In this experiment, experimental scenarios were designed and built in software according to the typical characteristics of Beijing expressway. Actually they do not exist in the real road environment of Beijing and other places. Each experimental scenario was designed based on one route and one destination. Thus, five experimental scenarios were developed (Fig. 4).

Fig. 4
figure 4figure 4

Five scenario routes corresponding to the five types of DGSs

  • As shown in Fig. 4a, route A–B–C–D–E corresponding to DGS1 leads to destination 1 (Lishui Bridge), which is circled in red.

  • As shown in Fig. 4b, route A–B–C–D–E corresponding to DGS2 leads to destination 2 (Guokang Road), which is circled in red.

  • As shown in Fig. 4c, route A–B–C–D–E–F–G corresponding to DGS3 leads to destination 3 (Lanxi Bridge), which is circled in red.

  • As shown in Fig. 4d, route A–B–C–D–E–F–G corresponding to DGS4 leads to destination 4 (Jianghai Bridge), which is circled in red.

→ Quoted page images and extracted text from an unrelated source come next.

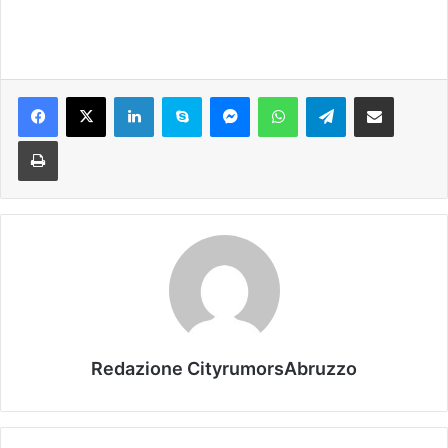
Facebook
X
LinkedIn
Skype
Messenger
WhatsApp
Telegram
Condividi via mail
Stampa
Redazione CityrumorsAbruzzo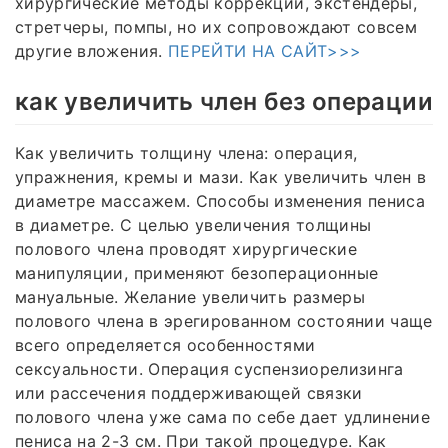
хирургические методы коррекции, экстендеры,
стретчеры, помпы, но их сопровождают совсем
другие вложения.
ПЕРЕЙТИ НА САЙТ>>>
как увеличить член без операции
Как увеличить толщину члена: операция,
упражнения, кремы и мази. Как увеличить член в
диаметре массажем. Способы изменения пениса
в диаметре. С целью увеличения толщины
полового члена проводят хирургические
манипуляции, применяют безоперационные
мануальные. Желание увеличить размеры
полового члена в эрегированном состоянии чаще
всего определяется особенностями
сексуальности. Операция суспензиорелизинга
или рассечения поддерживающей связки
полового члена уже сама по себе дает удлинение
пениса на 2-3 см. При такой процедуре. Как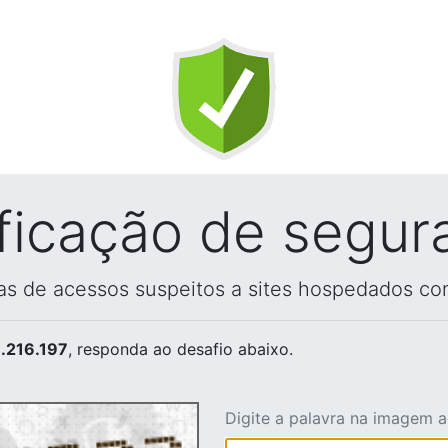
ificação de segur
vas de acessos suspeitos a sites hospedados co
.216.197
, responda ao desafio abaixo.
Digite a palavra na imagem 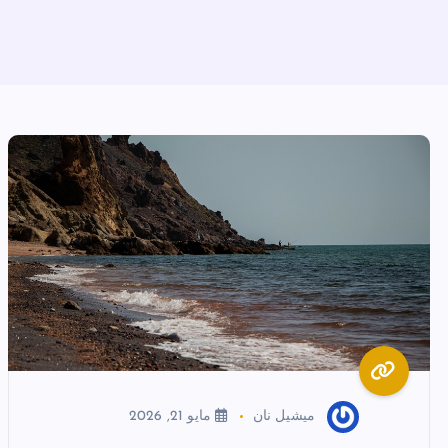
ميشيل نان
مايو 21, 2026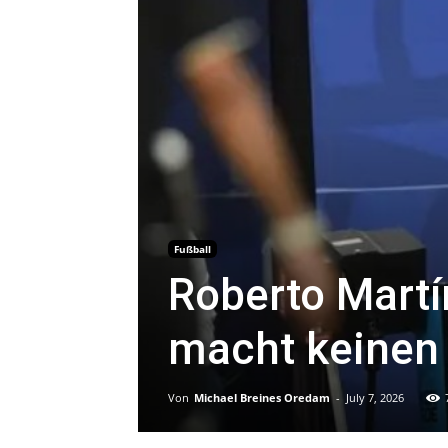
Fußball
Roberto Martín
macht keinen 
Von
Michael Breines Oredam
-
July 7, 2026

  • As shown in Fig. 4e, route A–B–C–D–F corresponding to DGS5 leads to destination 5 (Xiaobao Road), which is circled in red.

To ensure that the only differences were those related to the control factor, the road sections from point A (starting point) to point D were the same on all five routes:

  1. 1.

    A 0.5 km-long straight segment (A–B, a two-way, four-lane urban road with a speed limit of 40 km/h).

  2. 2.

    A 1.0 km-long curve (B–C, a two-way, two-lane curved road with a speed limit of 30 km/h).

  3. 3.

    A 4.38 km-long straight segment (C–D, a two-way, six-lane urban expressway with a speed limit of 80 km/h).

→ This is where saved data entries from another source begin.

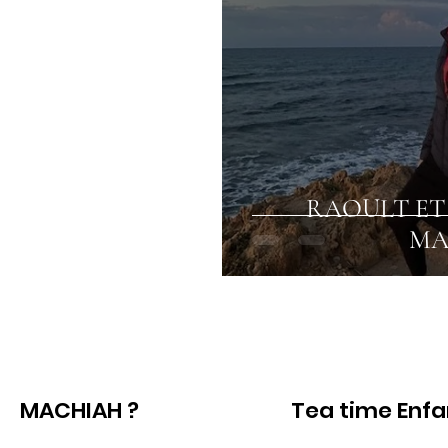
RAOULT ET
MA
MACHIAH ?
Tea time Enf
Voir
Voir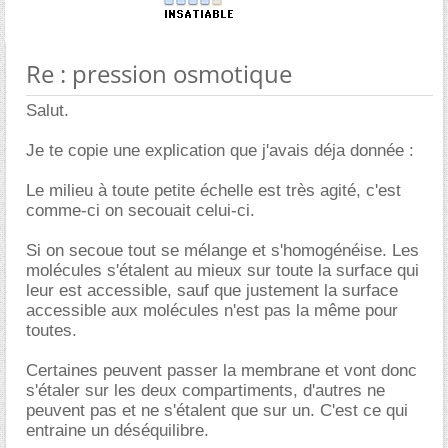
Re : pression osmotique
Salut.
Je te copie une explication que j'avais déja donnée :
Le milieu à toute petite échelle est très agité, c'est
comme-ci on secouait celui-ci.
Si on secoue tout se mélange et s'homogénéise. Les
molécules s'étalent au mieux sur toute la surface qui
leur est accessible, sauf que justement la surface
accessible aux molécules n'est pas la même pour
toutes.
Certaines peuvent passer la membrane et vont donc
s'étaler sur les deux compartiments, d'autres ne
peuvent pas et ne s'étalent que sur un. C'est ce qui
entraine un déséquilibre.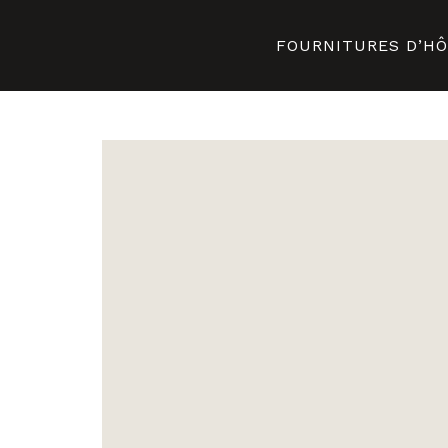
FOURNITURES D’H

After point D, the ramps for each of the five types of interchanges were all one-way, one-lane roads with a speed limit of 30 km/h. Compared with drivers taking the other three routes, drivers taking the routes corresponding to DGS3 and DGS4 had to travel an additional 0.35 and 0.47 km (the length of D–F), respectively, to arrive at the 3rd exit to reach experimental destinations 3 and 4.

In a previous study, the destinations of left exits were found to take more visual time than those of right exits and straight directions in DGSs (Li et al. 2018). Thus, the left exits of interchanges were tested with priority in this study (see Fig. 4). The right ramps and straight directions will be tested in the next study. On the routes of all five experimental scenarios, there was low traffic volume; thus, traffic did not affect the experimental vehicle during the formal experiment. Each simulated route was approximately 6–8 km long and took approximately 9 min to complete for every participant.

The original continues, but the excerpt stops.